The plaintiffs’ options include appealing the case to the Supreme Court.

“In terms of appeals, we are at the end of the line,” Augustine said.  “We can ask the Supreme Court to hear our case, but the court can decide not to.”

Multiple Rim Fire recovery stakeholders, including Tuolumne County counsel, the American Forest Resource Council, Sierra Pacific Industries, and Yosemite Stanislaus Solutions, have allied with the Forest Service to oppose the legal action.

A total of 7,410 acres in the Rim Fire burn in the Stanislaus National Forest have been logged to date, said Barbara Drake, director of the forest’s Rim Fire recovery team.

“It never stopped,” Drake said.  “We only got wintered out for a couple of days.  We stopped for a couple of days because the roads were wet at one point earlier this year.”

Logging in the forest’s rim Fire burn area continued Tuesday and is expected to continue through Oct. 31, 2016, Drake said.  The Forest Service has approval to log more than 17,300 acres of the burn inside Stanislaus forest boundaries, Drake said.

The plaintiffs’ legal challenges started in September 2014, Drake said.

“Obviously we are pleased the court ruled in our favor,” Drake said.  “The plaintiffs just wanted a preliminary injunction until their case can be heard.  At this rate, the work could be done before their case can be heard.”

Judges with the Ninth Circuit in their four-page decision filed Tuesday listed several reasons for siding with the Forest Service.

  • “Plaintiffs have not established a likelihood of success on the merits of their claims under the National Environmental Policy Act,” the judges wrote.
  • “The Environmental Impact statement and Record of Decision adequately incorporated the 2014 owl occupancy survey results by explaining that the Forest Service had re-established six protect activity centers where the surveys detected owl presence,” the judges wrote.
  • “The Forest Service also adequately addressed the scientific literature on owl occupancy in post-fire, high-severity burn habitat,” the judges wrote.
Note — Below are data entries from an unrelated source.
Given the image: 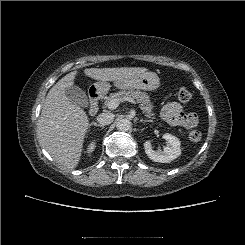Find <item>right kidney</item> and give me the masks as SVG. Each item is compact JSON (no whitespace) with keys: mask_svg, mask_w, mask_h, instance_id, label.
<instances>
[{"mask_svg":"<svg viewBox=\"0 0 245 245\" xmlns=\"http://www.w3.org/2000/svg\"><path fill=\"white\" fill-rule=\"evenodd\" d=\"M94 149H95V142H91L88 146L87 152L90 154L94 151Z\"/></svg>","mask_w":245,"mask_h":245,"instance_id":"obj_1","label":"right kidney"}]
</instances>
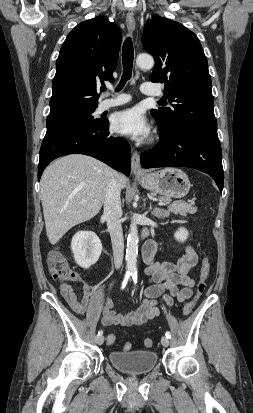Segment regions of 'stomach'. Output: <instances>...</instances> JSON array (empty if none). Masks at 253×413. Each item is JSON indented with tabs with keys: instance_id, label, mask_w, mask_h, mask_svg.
<instances>
[{
	"instance_id": "1",
	"label": "stomach",
	"mask_w": 253,
	"mask_h": 413,
	"mask_svg": "<svg viewBox=\"0 0 253 413\" xmlns=\"http://www.w3.org/2000/svg\"><path fill=\"white\" fill-rule=\"evenodd\" d=\"M142 187L166 197L182 198L190 190L188 176L178 168H164L138 177Z\"/></svg>"
}]
</instances>
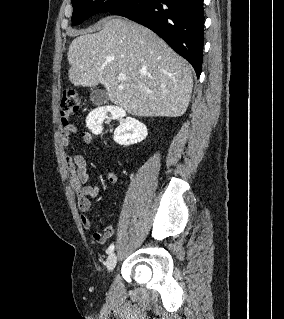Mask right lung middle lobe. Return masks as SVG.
Returning <instances> with one entry per match:
<instances>
[{"label":"right lung middle lobe","mask_w":284,"mask_h":319,"mask_svg":"<svg viewBox=\"0 0 284 319\" xmlns=\"http://www.w3.org/2000/svg\"><path fill=\"white\" fill-rule=\"evenodd\" d=\"M73 5L72 22L74 25L82 23L92 15L111 11L127 4L131 0H71Z\"/></svg>","instance_id":"dd1d6c3e"}]
</instances>
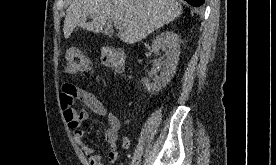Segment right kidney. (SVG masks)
<instances>
[{
  "mask_svg": "<svg viewBox=\"0 0 276 165\" xmlns=\"http://www.w3.org/2000/svg\"><path fill=\"white\" fill-rule=\"evenodd\" d=\"M160 50L165 52L166 57L162 61L163 71L154 83L150 84L147 78L142 80L148 92L152 93L162 90L171 81L176 72L180 55L179 36L173 31H165L158 35L153 41L152 52L159 54Z\"/></svg>",
  "mask_w": 276,
  "mask_h": 165,
  "instance_id": "right-kidney-1",
  "label": "right kidney"
}]
</instances>
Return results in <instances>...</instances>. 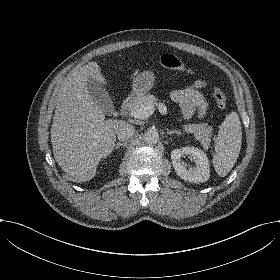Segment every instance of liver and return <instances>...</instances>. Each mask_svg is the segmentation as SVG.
Here are the masks:
<instances>
[{
	"label": "liver",
	"mask_w": 280,
	"mask_h": 280,
	"mask_svg": "<svg viewBox=\"0 0 280 280\" xmlns=\"http://www.w3.org/2000/svg\"><path fill=\"white\" fill-rule=\"evenodd\" d=\"M89 78L105 82L96 62L73 71L62 82L51 127L56 162L80 181L95 176L99 162L114 149L119 127L126 124L117 119L105 120L103 110L89 95Z\"/></svg>",
	"instance_id": "1"
}]
</instances>
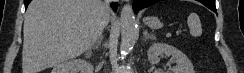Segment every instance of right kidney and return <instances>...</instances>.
Returning <instances> with one entry per match:
<instances>
[{
	"mask_svg": "<svg viewBox=\"0 0 244 73\" xmlns=\"http://www.w3.org/2000/svg\"><path fill=\"white\" fill-rule=\"evenodd\" d=\"M93 73V66L83 59H73L56 65L51 73Z\"/></svg>",
	"mask_w": 244,
	"mask_h": 73,
	"instance_id": "ca27d5eb",
	"label": "right kidney"
}]
</instances>
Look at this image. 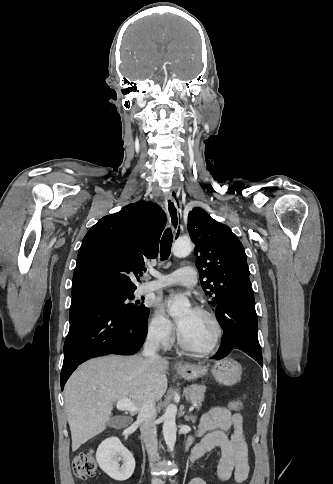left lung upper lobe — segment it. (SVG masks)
Returning <instances> with one entry per match:
<instances>
[{"mask_svg":"<svg viewBox=\"0 0 333 484\" xmlns=\"http://www.w3.org/2000/svg\"><path fill=\"white\" fill-rule=\"evenodd\" d=\"M188 231L196 244L202 288L216 307L229 286L249 279L244 247L227 225L217 222L201 208L189 212Z\"/></svg>","mask_w":333,"mask_h":484,"instance_id":"5c2ea615","label":"left lung upper lobe"}]
</instances>
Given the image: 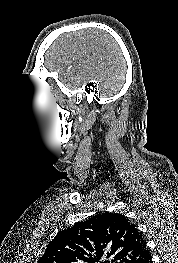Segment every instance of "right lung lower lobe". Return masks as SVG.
<instances>
[{"label": "right lung lower lobe", "instance_id": "right-lung-lower-lobe-1", "mask_svg": "<svg viewBox=\"0 0 178 263\" xmlns=\"http://www.w3.org/2000/svg\"><path fill=\"white\" fill-rule=\"evenodd\" d=\"M141 263H152L151 255L149 254Z\"/></svg>", "mask_w": 178, "mask_h": 263}]
</instances>
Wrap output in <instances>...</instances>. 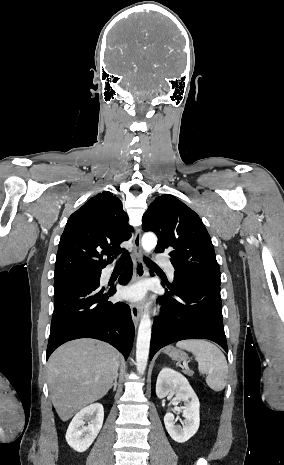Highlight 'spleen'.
<instances>
[{
	"label": "spleen",
	"instance_id": "1",
	"mask_svg": "<svg viewBox=\"0 0 284 465\" xmlns=\"http://www.w3.org/2000/svg\"><path fill=\"white\" fill-rule=\"evenodd\" d=\"M177 347L195 355L198 369L206 375V383L213 391H223L228 377L227 361L220 349L208 341H179Z\"/></svg>",
	"mask_w": 284,
	"mask_h": 465
}]
</instances>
John Buckley with the Central Sierra Environmental Resource Center applauded the federal court’s decision.

“CSERC sided with the Forest Service and Industry groups in support of the Rim Fire Salvage logging plan, because we believe that the Forest Service adequately considered logging impacts,” Buckley said.

“Our Center has worked to protect the California spotted owl and other at-risk wildlife species for more than two decades, so we clearly understand that important need,” Buckley said.  “But leaving vast areas in the Rim Fire blanketed with dead trees would create an enormous smount of woody fuel that could result in another devastating wildfire.”
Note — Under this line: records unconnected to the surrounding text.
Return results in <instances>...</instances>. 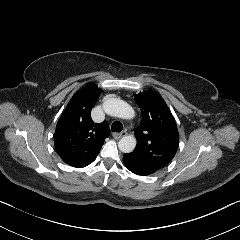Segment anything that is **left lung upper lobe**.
Masks as SVG:
<instances>
[{"label":"left lung upper lobe","mask_w":240,"mask_h":240,"mask_svg":"<svg viewBox=\"0 0 240 240\" xmlns=\"http://www.w3.org/2000/svg\"><path fill=\"white\" fill-rule=\"evenodd\" d=\"M142 123L135 129L137 145L123 159L133 167L155 172L169 163L177 151L179 133L175 120L163 98L148 90L135 95Z\"/></svg>","instance_id":"obj_1"}]
</instances>
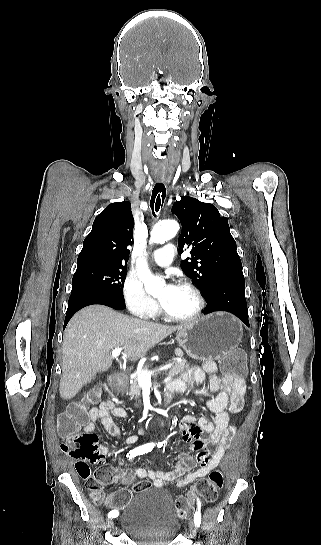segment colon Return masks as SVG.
<instances>
[{"label":"colon","instance_id":"obj_1","mask_svg":"<svg viewBox=\"0 0 321 545\" xmlns=\"http://www.w3.org/2000/svg\"><path fill=\"white\" fill-rule=\"evenodd\" d=\"M222 372L233 378H243L246 374L244 358L240 352H231L220 360ZM99 393L92 390L87 393L82 402L72 403L61 414L57 422V431L62 438L61 449L67 455L80 459H95L100 456L98 438L93 433L83 432L82 428L88 420V406L97 402ZM86 480L90 497L96 503L105 500L103 483L105 475L97 471L94 475L84 470L80 475ZM223 474L214 470L207 477L200 478L195 486L185 495L177 498L176 511L180 519L191 517L196 501L214 502L223 487ZM150 487L149 482L139 481L132 490L122 489L106 499V504L115 510L123 509L130 501L132 492H138Z\"/></svg>","mask_w":321,"mask_h":545}]
</instances>
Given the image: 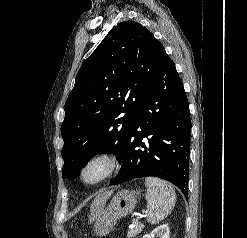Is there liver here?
<instances>
[{"label": "liver", "instance_id": "obj_1", "mask_svg": "<svg viewBox=\"0 0 247 238\" xmlns=\"http://www.w3.org/2000/svg\"><path fill=\"white\" fill-rule=\"evenodd\" d=\"M112 195V191H105L99 196H97L91 204L90 207V222H92L95 218H97L101 212L103 211L104 205L106 204L107 200Z\"/></svg>", "mask_w": 247, "mask_h": 238}]
</instances>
The Forest service plan keeps logging out of known, core spotted owl habitat areas, and allows salvage logging in surrounding areas, a fair middle ground between wood production and wildlife protection, Buckley said.

“I am glad that the Ninth Circuit court affirmed the Forest Service logging plan,” Buckley said.

The Rim Fire burned more than 400 square miles, including portions of the Stanislaus National Forest and Yosemite National park, between August and October 2013.  According to the Forest Service, more than 80 percent of the Stanislaus Forest did not burn and remains vulnerable to bark beetle infestation, tree mortality, drought and competition for scarce water.